Re: ニセ科学(ry (2)
旅から帰ってきました。(^O^)/
うーん、ちょっと困ってます。ajtptwtptjaさんが新しいエントリ(「ニセ科学(ry (2)」)を上げられて、TBもいただいていたので、こちらもレスポンスのエントリを上げたいという気持ちは強いのですが......。
まず、TBをいただいたエントリについて、残念ながら私には仰っていることがさっぱりわからなかったと申し上げておきます。眠い中ささっと書かれたようなので、これ以降のフォローがあるものとは思っていますが。
ですので、さしあたって気になった点についてだけ書いておこうと思います。
もしもこの後フォローがあって、もう少しajtptwtptjaさんの仰っていることが見えてくれば、それについてまた書きたいと思います。

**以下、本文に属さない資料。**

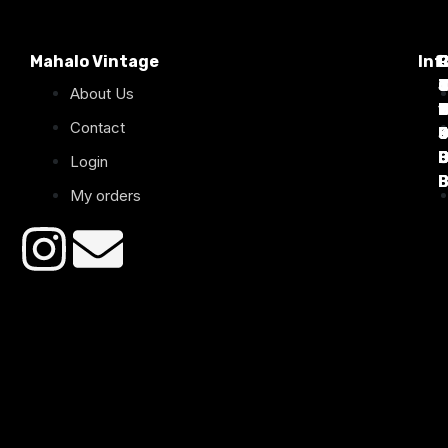
Mahalo Vintage
Inf
P
T
C
d
T
T
About Us
1
D
C
2
Contact
B
B
B
B
Login
B
B
My orders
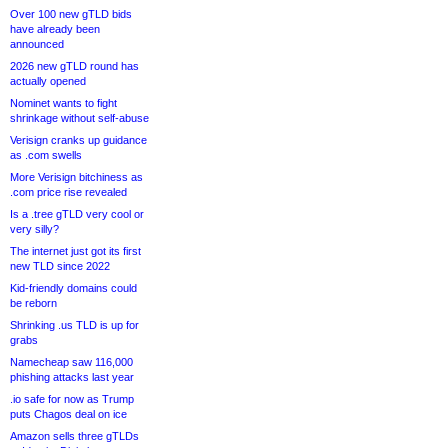
Over 100 new gTLD bids
have already been
announced
2026 new gTLD round has
actually opened
Nominet wants to fight
shrinkage without self-abuse
Verisign cranks up guidance
as .com swells
More Verisign bitchiness as
.com price rise revealed
Is a .tree gTLD very cool or
very silly?
The internet just got its first
new TLD since 2022
Kid-friendly domains could
be reborn
Shrinking .us TLD is up for
grabs
Namecheap saw 116,000
phishing attacks last year
.io safe for now as Trump
puts Chagos deal on ice
Amazon sells three gTLDs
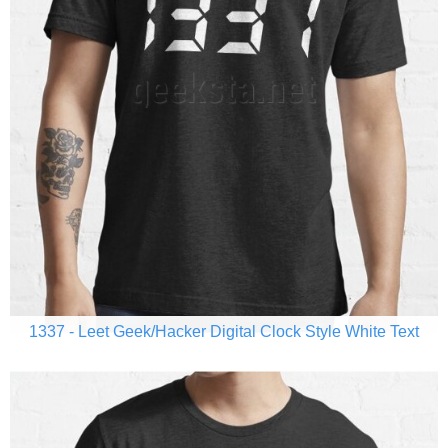
1337 - Leet Geek/Hacker Digital Clock Style White Text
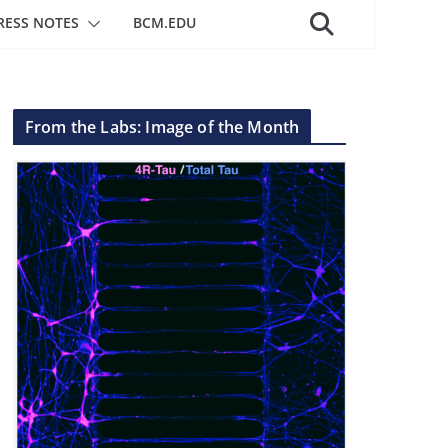
RESS NOTES
BCM.EDU
From the Labs: Image of the Month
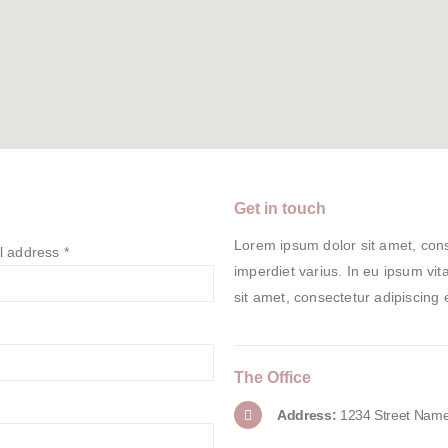
Get in
touch
Lorem ipsum dolor sit amet, consec
l address *
imperdiet varius. In eu ipsum vit
sit amet, consectetur adipiscing e
The
Office
Address:
1234 Street Name,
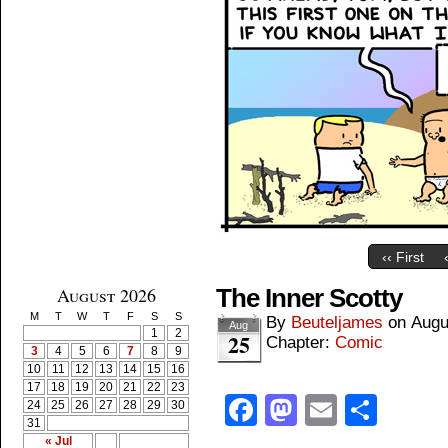
‹‹ First
August 2026
The Inner Scotty
M
T
W
T
F
S
S
By
Beuteljames
on
Augu
Aug
1
2
25
Chapter:
Comic
3
4
5
6
7
8
9
10
11
12
13
14
15
16
17
18
19
20
21
22
23
Facebook
Mastodon
Email
Shar
24
25
26
27
28
29
30
31
« Jul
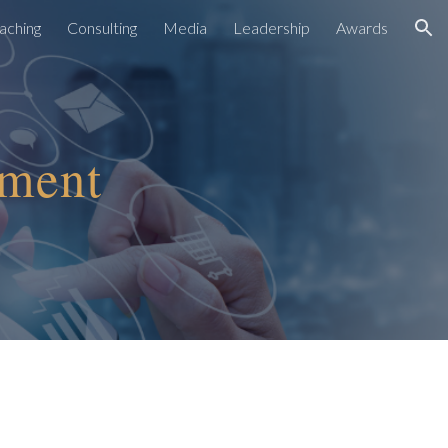
aching
Consulting
Media
Leadership
Awards
ion
ement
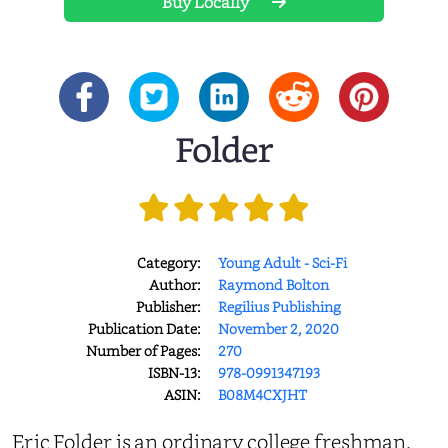
Buy Locally
Folder
Category:
Young Adult - Sci-Fi
Author:
Raymond Bolton
Publisher:
Regilius Publishing
Publication Date:
November 2, 2020
Number of Pages:
270
ISBN-13:
978-0991347193
ASIN:
B08M4CXJHT
Eric Folder is an ordinary college freshman.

>その[ゲームをやる|プログラムを使う]ことによって、どのような価値や楽しさが[私の中に生まれるか|社会に実現されるか]ということの方が興味があります。
......
>そもそも、社会で使われるために、そのプログラムを一生懸命書いてるんだから。
>あるいは、いろんな人に「使ってください」と宣伝するんだから。
ゲームの場合は「人に使われてナンボ」「楽しくてナンボ」だと思うのですが、科学の場合は、もしその知識が誰にも使われなかったとしても(「評価されなかったとしても」ではなく)、そして楽しませないとしても(あるいはたとえ誰かを苦しめたとしても)、その現象が現実に存在するなら意義はありますよ。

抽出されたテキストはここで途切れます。